DIRECTIONS FOR THIS TASK
Write out the entries below exactly, starting at the first line and stopping after the line that contains "dynamique peut durer. Mais plus le CHF se"; skip all pictures.

Items listed in a dataset
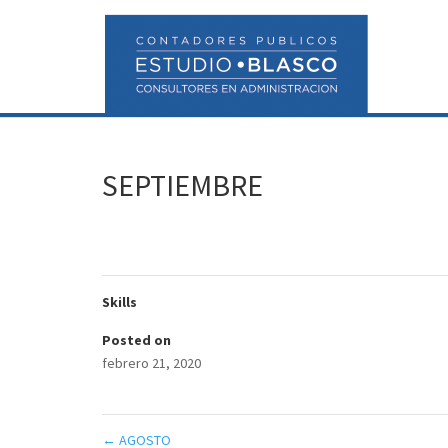
SEPTIEMBRE
Skills
Posted on
febrero 21, 2020
←
AGOSTO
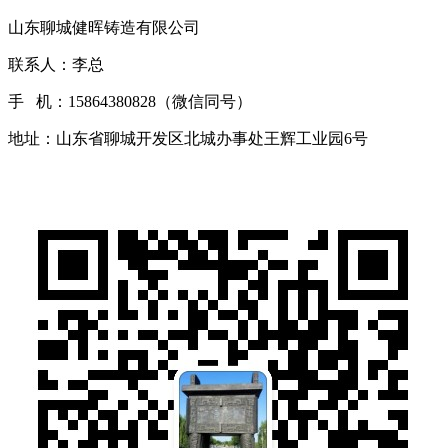
山东聊城健晖铸造有限公司
联系人：李总
手 机：15864380828（微信同号）
地址：山东省聊城开发区北城办事处王辉工业园6号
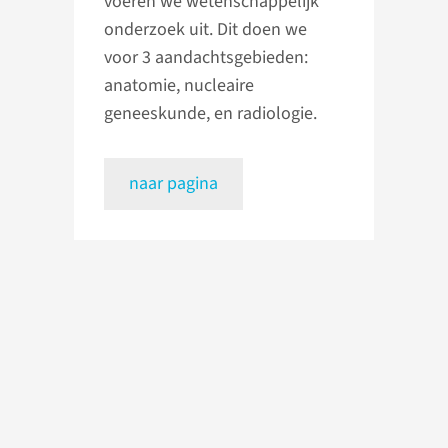
voeren we wetenschappelijk
onderzoek uit. Dit doen we
voor 3 aandachtsgebieden:
anatomie, nucleaire
geneeskunde, en radiologie.
naar pagina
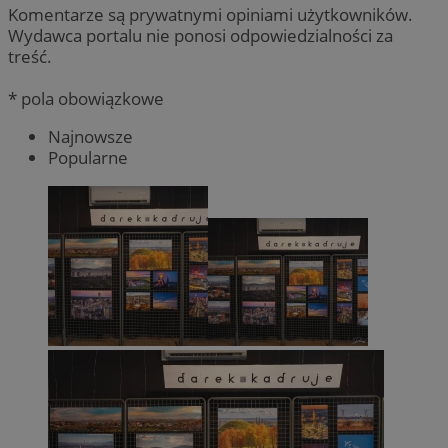
Komentarze są prywatnymi opiniami użytkowników.
Wydawca portalu nie ponosi odpowiedzialności za
treść.
* pola obowiązkowe
Najnowsze
Popularne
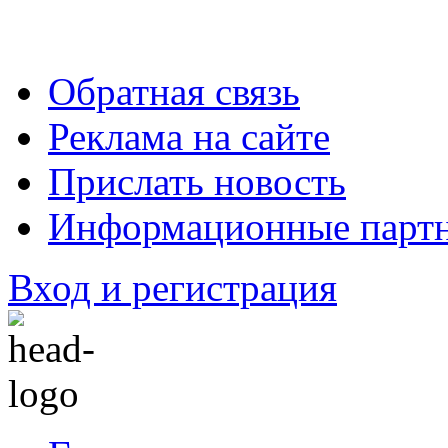
Обратная связь
Реклама на сайте
Прислать новость
Информационные парт
Вход и регистрация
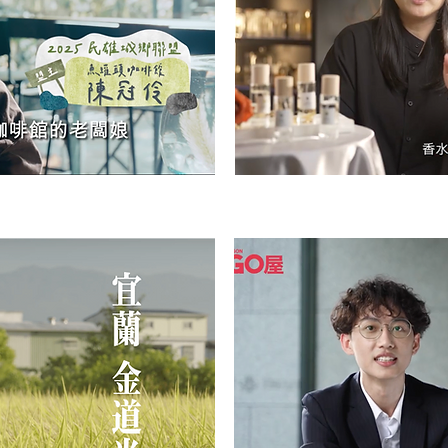
｜民雄城
鄉
聯盟
【時嶼香水】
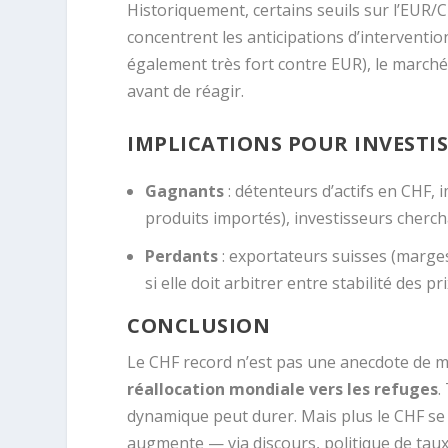
Historiquement, certains seuils sur l’EUR/
concentrent les anticipations d’interventio
également très fort contre EUR), le march
avant de réagir.
IMPLICATIONS POUR INVESTISS
Gagnants
: détenteurs d’actifs en CHF,
produits importés), investisseurs cherch
Perdants
: exportateurs suisses (marges
si elle doit arbitrer entre stabilité des pri
CONCLUSION
Le CHF record n’est pas une anecdote de ma
réallocation mondiale vers les refuges
.
dynamique peut durer. Mais plus le CHF se 
augmente — via discours, politique de taux,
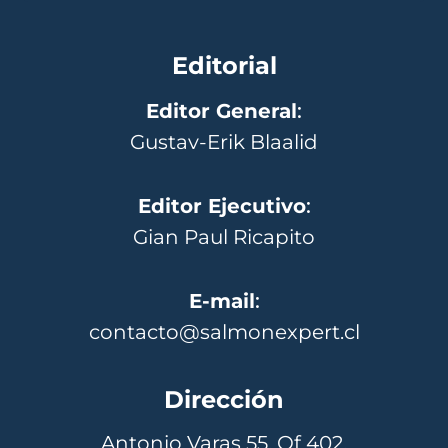
Editorial
Editor General
:
Gustav-Erik Blaalid
Editor Ejecutivo
:
Gian Paul Ricapito
E-mail
:
contacto@salmonexpert.cl
Dirección
Antonio Varas 55, Of 402,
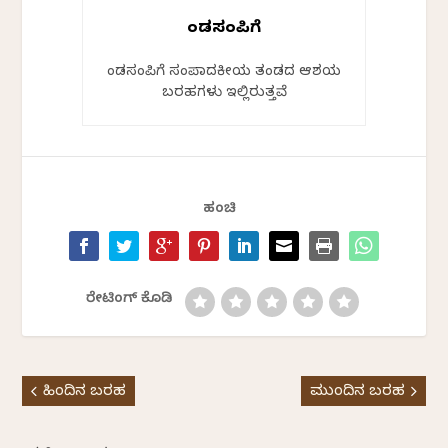
ಕೆಂಡಸಂಪಿಗೆ
ಕೆಂಡಸಂಪಿಗೆ ಸಂಪಾದಕೀಯ ತಂಡದ ಆಶಯ
ಬರಹಗಳು ಇಲ್ಲಿರುತ್ತವೆ
ಹಂಚಿ
ರೇಟಿಂಗ್ ಕೊಡಿ
ಹಿಂದಿನ ಬರಹ
ಮುಂದಿನ ಬರಹ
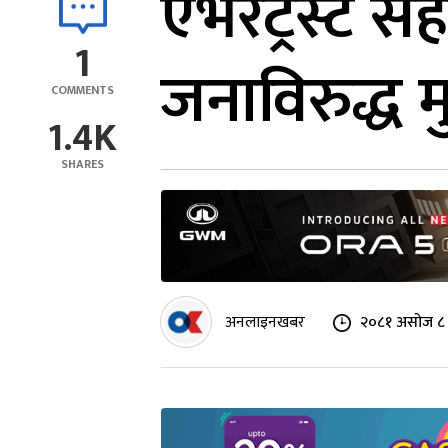
एभरट्रस्ट 
1
जनाविरुद्ध मु
COMMENTS
1.4K
SHARES
अनलाइनखबर
२०८१ असोज ८ 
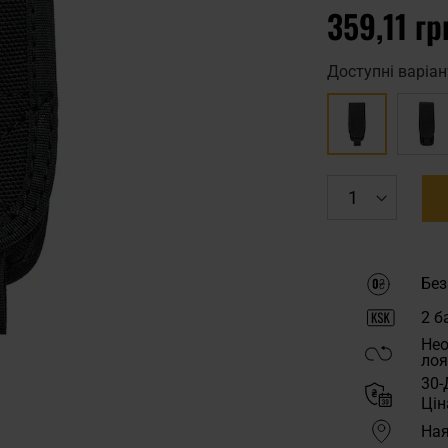
359,11 гр
Доступні варіан
Без
2
ба
Нео
лоя
30-
Цін
Ная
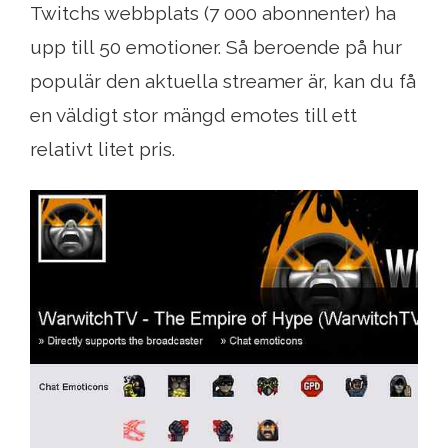
Twitchs webbplats (7 000 abonnenter) ha
upp till 50 emotioner. Så beroende på hur
populär den aktuella streamer är, kan du få
en väldigt stor mängd emotes till ett
relativt litet pris.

ANSWER BOX
SEPTIEMBRE
Skills
Posted on
febrero 21, 2020
←
AGOSTO
山东聊城健晖铸造有限公司
联系人：李总
手 机：15864380828（微信同号）
地址：山东省聊城开发区北城办事处王辉工业园6号
voeren we wetenschappelijk
onderzoek uit. Dit doen we
voor 3 aandachtsgebieden:
anatomie, nucleaire
geneeskunde, en radiologie.
naar pagina
Komentarze są prywatnymi opiniami użytkowników.
Wydawca portalu nie ponosi odpowiedzialności za
treść.
* pola obowiązkowe
Najnowsze
Popularne
Обратная связь
Реклама на сайте
Прислать новость
Информационные парт
Вход и регистрация
｜民雄城
鄉
聯盟
【時嶼香水】
Historiquement, certains seuils sur l’EUR/
concentrent les anticipations d’interventio
également très fort contre EUR), le march
avant de réagir.
IMPLICATIONS POUR INVESTISS
Gagnants
: détenteurs d’actifs en CHF,
produits importés), investisseurs cherch
Perdants
: exportateurs suisses (marges
si elle doit arbitrer entre stabilité des pri
CONCLUSION
Le CHF record n’est pas une anecdote de ma
réallocation mondiale vers les refuges
.
dynamique peut durer. Mais plus le CHF se 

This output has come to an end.